The Turnaround

17 May

I had taken a break from blogging because I felt I was droning on and on.  I needed to take a break from the TTC black hole that was consuming my life.

ImageCan you see the black hole in her eyes?

I started concentrating on the bonding project, but if the bunnies fought, it felt like a personal insult.  Sometimes I would skip dates because I just couldn’t deal with the potential brawl.

Image

I started watching TV and doing nothing all day.  It took a long time to figure out that I was dealing with depression again.  I had come off my Prozac while dealing with cycles without the hormones I had depended on for the last decade. Not my brightest move.

I found myself an OB/GYN who scolded me for coming off the SSRI and gave me a prescription.  I also did something drastic to improve my mood right away.

I joined a martial arts class.

Taking care of my body, pushing myself to do things that I didn’t think I could do, and just getting stronger have helped me so much.  The other day I felt a rush that I couldn’t explain… it was joy.  Just pure joy.  There is a lot of wisdom in the mantra “healthy body, healthy mind.”  You don’t get joy from Prozac.

Image

Doesn’t he look happy?

Update

21 Mar

The dog’s owner was found!!  Which is fabulous for this household… I didn’t realize how much this was starting to stress me out until I got the call. 

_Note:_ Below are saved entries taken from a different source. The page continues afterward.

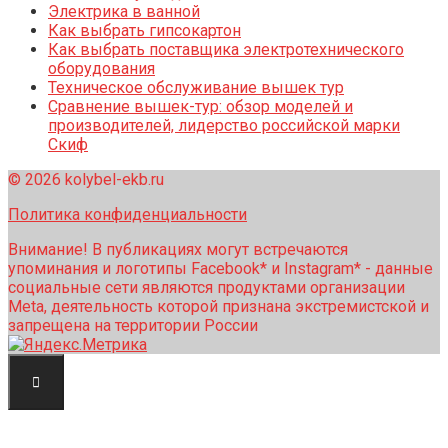
Электрика в ванной
Как выбрать гипсокартон
Как выбрать поставщика электротехнического
оборудования
Техническое обслуживание вышек тур
Сравнение вышек-тур: обзор моделей и
производителей, лидерство российской марки
Скиф
© 2026 kolybel-ekb.ru
Политика конфиденциальности
Внимание! В публикациях могут встречаются
упоминания и логотипы Facebook* и Instagram* - данные
социальные сети являются продуктами организации
Meta, деятельность которой признана экстремистской и
запрещена на территории России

The new plan is to bond the bunny.  She was a rescue bunny, and wasn’t properly socialized.  A well socialized rabbit will behave a lot like a dog.  Our bunny is standoffish and only recently allowed us to pet her while she’s outside of her cage.  She has come a long way in the three years we’ve owned her, but it’s been rough.  They say that when a rabbit is bonded, it is happier, more friendly and gets into less trouble.  I’ve also read that two are easier than one lone rabbit… that we will have to see about. 

In other news, our lease is up at the end of April, so the talk about whether or not we will move is on the table.  Where we are now, there is a lot of space, a great layout, and a great neighborhood.  But it’s got its issues too.  

The Beginning of Housewifery Misadventures

19 Mar

I have been a housewife for a grand total of 18 days.  The first week I spent most of it sick, but damn it if the house wasn’t presentable, the laundry done, and the majority of clutter removed from the guest bedroom by Friday.  I even worked out a little schedule that lists daily chores, weekly chores by day, monthly and quarterly chores to boot.

The-Housewife-May-1912

The second week I very nearly followed that list, getting most of the items checked off and feeling pretty good about it.  It was a damn busy week too.  I met with 4 different friends, popped up to Maine to visit my grandfather, and hosted dinner twice.

This week, I wanted to go strong again.  But, I had a dentist appointment that was supposed to be a cleaning that turned into the start of a root canal.  But while battling the pain and refusing Vicodin (because vomit), I still managed to host another dinner with help from the Hubs. Tomorrow the root canal and crown go in, so today I scrubbed down the bathroom, but I’m not sure I’ll be getting too much other stuff done.  I’ve been researching how terriers and rabbits get along (yuk yuk yuk) because some friends of friends found a lost terrier roaming the streets of Watertown.

Fun fact about terriers: they are bred to hunt rabbits.  I have a rabbit.  For kicks, I’m going to try to behavior modification therapy on a dog to train it to not bother my rabbit.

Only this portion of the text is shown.